§ **What to produce**
Output every entry exactly as written, but omit the pictures.
'''
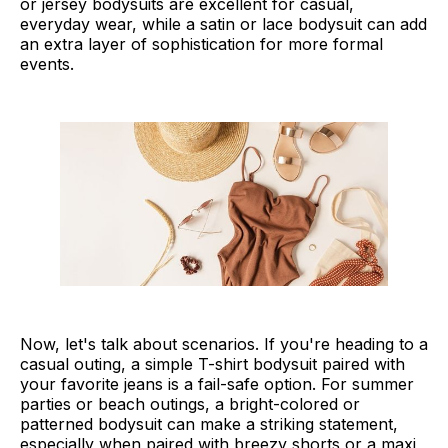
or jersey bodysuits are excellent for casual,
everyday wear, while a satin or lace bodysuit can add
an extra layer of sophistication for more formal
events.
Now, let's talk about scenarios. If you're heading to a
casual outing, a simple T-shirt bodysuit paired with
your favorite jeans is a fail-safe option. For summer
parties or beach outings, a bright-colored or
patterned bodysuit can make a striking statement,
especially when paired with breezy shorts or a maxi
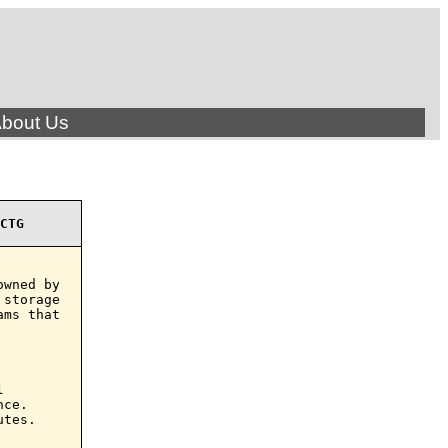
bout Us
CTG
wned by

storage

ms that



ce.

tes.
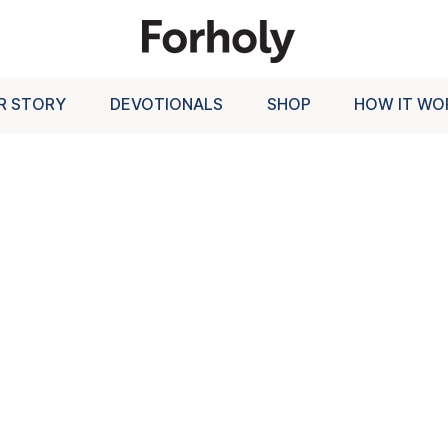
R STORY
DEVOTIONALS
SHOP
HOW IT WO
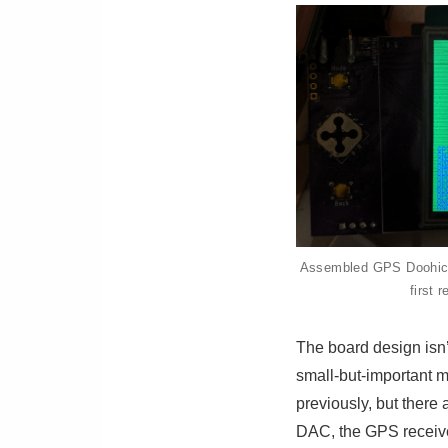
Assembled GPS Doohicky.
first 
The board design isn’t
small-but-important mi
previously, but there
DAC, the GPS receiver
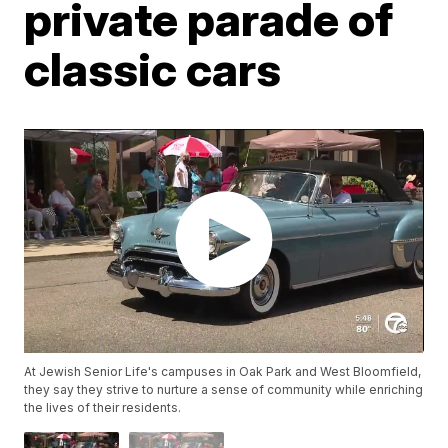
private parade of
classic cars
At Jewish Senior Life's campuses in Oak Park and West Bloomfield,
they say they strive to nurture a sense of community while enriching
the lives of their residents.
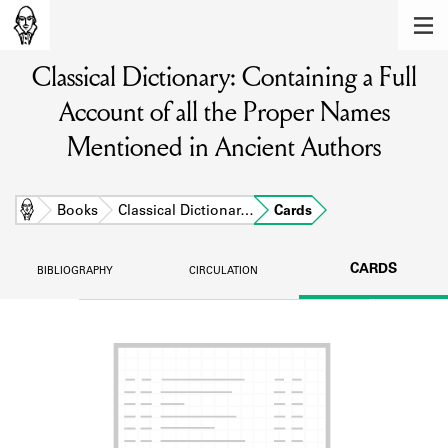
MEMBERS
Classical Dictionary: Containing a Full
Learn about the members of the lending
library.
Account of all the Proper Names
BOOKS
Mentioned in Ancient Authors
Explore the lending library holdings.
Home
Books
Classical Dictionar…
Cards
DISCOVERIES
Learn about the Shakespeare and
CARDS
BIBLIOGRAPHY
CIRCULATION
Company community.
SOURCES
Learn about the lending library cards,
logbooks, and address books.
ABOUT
'''
§ **Task response**
or jersey bodysuits are excellent for casual,
everyday wear, while a satin or lace bodysuit can add
an extra layer of sophistication for more formal
events.
Now, let's talk about scenarios. If you're heading to a
casual outing, a simple T-shirt bodysuit paired with
your favorite jeans is a fail-safe option. For summer
parties or beach outings, a bright-colored or
patterned bodysuit can make a striking statement,
especially when paired with breezy shorts or a maxi
bout Us
CTG
wned by

storage

ms that



ce.

tes.
R STORY
DEVOTIONALS
SHOP
HOW IT WO
Assembled GPS Doohicky.
first 
The board design isn’t
small-but-important mi
previously, but there
DAC, the GPS receiver
private parade of
classic cars
At Jewish Senior Life's campuses in Oak Park and West Bloomfield,
they say they strive to nurture a sense of community while enriching
the lives of their residents.
MEMBERS
Classical Dictionary: Containing a Full
Learn about the members of the lending
library.
Account of all the Proper Names
BOOKS
Mentioned in Ancient Authors
Explore the lending library holdings.
Home
Books
Classical Dictionar…
Cards
DISCOVERIES
Learn about the Shakespeare and
CARDS
BIBLIOGRAPHY
CIRCULATION
Company community.
SOURCES
Learn about the lending library cards,
logbooks, and address books.
ABOUT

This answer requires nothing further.